Forum OpenACS Development: PREPARE considered beneficial

Collapse
Posted by Mark Aufflick on
I am optimizing some tricky iterative sql code, and am seeing some useful speed improvements from using PREPARE and EXECUTE.

It's something that you do without thinking in perl and php becuase the api's provide easy ways to do it, but I can't see an api supported way to do it under aolserver.

Something that has occurred to me though, is that with the query processor, we already have a place that we cache queries (or query parts) by a unique identifier -- why not extend that by preparing expensive queries when they are first called and executing them later.

This could be determined by a flag in the xml tag for the query, since it's not always possible or desirable due to the way we sometimes use xql query fragments etc.

This could very posisbly bring us significant performance boosts.

I am investigating on the postgres mailing lists whether queries inside plpgsql functions are automatically pre-prepared.  suspect they are, so the benefit would be limited to queries outside plpgsql.

Collapse
Posted by Alfred Werner on
I'm not sure how big the "cache" is but you can have multiple statements prepared - I use that fairly often in perl - I wonder if the right way is to just have the query processor "prepare" them all on startup...
Collapse
Posted by Dirk Gomez on
Are you talking PG or Oracle, Alfred? In Oracle it depends on your shared pool size and thus can get really big. Clunky applications like SAP prepare (almost) *all* their statements on startup and then never re-prepare/parse them again.
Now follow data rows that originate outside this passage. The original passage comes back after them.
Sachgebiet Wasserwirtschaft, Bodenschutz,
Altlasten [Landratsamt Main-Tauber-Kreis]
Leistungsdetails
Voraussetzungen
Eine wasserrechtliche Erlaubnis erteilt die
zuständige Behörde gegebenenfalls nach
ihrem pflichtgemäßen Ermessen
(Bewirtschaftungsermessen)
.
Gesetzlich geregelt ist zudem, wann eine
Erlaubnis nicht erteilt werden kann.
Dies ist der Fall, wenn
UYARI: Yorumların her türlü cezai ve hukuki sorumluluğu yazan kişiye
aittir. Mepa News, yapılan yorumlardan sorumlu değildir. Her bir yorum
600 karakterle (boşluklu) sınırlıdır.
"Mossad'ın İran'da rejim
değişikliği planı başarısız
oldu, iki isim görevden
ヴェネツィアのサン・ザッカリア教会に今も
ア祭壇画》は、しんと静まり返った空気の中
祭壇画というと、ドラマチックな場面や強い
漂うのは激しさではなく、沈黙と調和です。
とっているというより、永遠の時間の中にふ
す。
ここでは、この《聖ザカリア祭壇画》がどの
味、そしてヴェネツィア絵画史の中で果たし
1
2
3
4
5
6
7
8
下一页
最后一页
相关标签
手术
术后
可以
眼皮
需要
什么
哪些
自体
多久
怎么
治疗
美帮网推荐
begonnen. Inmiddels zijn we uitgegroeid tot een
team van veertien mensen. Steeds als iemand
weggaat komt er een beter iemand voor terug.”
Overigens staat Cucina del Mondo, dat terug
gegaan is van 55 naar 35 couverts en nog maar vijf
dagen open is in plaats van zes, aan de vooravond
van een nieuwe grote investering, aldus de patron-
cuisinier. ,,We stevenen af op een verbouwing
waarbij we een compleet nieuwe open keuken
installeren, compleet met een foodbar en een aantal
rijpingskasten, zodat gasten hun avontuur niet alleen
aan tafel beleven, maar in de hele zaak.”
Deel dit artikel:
But does this make a difference for PostgreSQL - it doesn't know bind variables, so how would it know whether a query is identical to another query except in its supplied variable values?

Collapse
Posted by Alfred Werner on
If postgres doesn't handle bind parameters how in the world can a prepare make much of a performance difference, i.e. what difference between
stmt->execute("STMT") vs
stmt->prepare("STMT"); stmt->execute for a single
query instance. In both cases its running the same optimizer & query call right? I guess in the case where the exact same query is used over and over it could help...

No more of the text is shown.